While a third-grade student at Baldwin Elementary School in Danville, Rebecca Gilchrist and her class took a field trip to Guide Dogs for the Blind in San Rafael. Although she was only 8, the trip inspired her and she told her mom, Yvonne, she wanted to raise a Guide Dog puppy when she was old enough.
Rebecca never forgot, and when she was a junior, she and Yvonne took a seven-week training course, completed some final requirements and elatedly received their eight-week-old pup, Romeo.
So began the Gilchrist family's bonds with Guide Dog puppies, who are either black or yellow Labrador retrievers or golden retrievers. One pup has led to another, and the Gilchrist family has now raised four, including Harrison, or Harry, trained by Rebecca's brother, Mathew, when he was 16 and 17.
Harry is the eponymous star in a children's photo book written and photographed by Yvonne, published in December and available for sale at Amazon.com ("Harry: A Puppy with a Special Job to Do").
All proceeds from the book, which took Yvonne four years to complete, will go to Guide Dogs to support the local puppy-raising groups in the area, she said.

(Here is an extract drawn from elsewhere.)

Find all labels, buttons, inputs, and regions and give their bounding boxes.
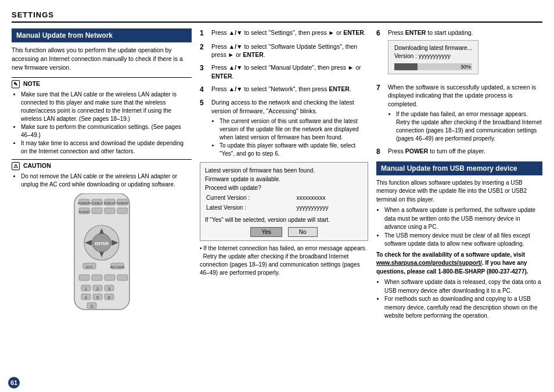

The San Ramon Valley Unified School District has been given a copy of the book, and Yvonne is awaiting final approval before donating copies to elementary schools in the area, as well as other local districts, so the book is available for all kids studying the eye unit in third grade. She told me the book has already been read in some classrooms.
"Every day is a different adventure with the puppies," said Yvonne. "You don't know what they're going to get up to. We're responsible for their socialization, so when they go for final training they're not surprised by things like shopping carts or packages falling off shelves. We take them to farms, the zoo, shopping and school to expose them to as many situations as we can."
Two of the four puppies raised by the Gilchrists were eventually diverted to other jobs.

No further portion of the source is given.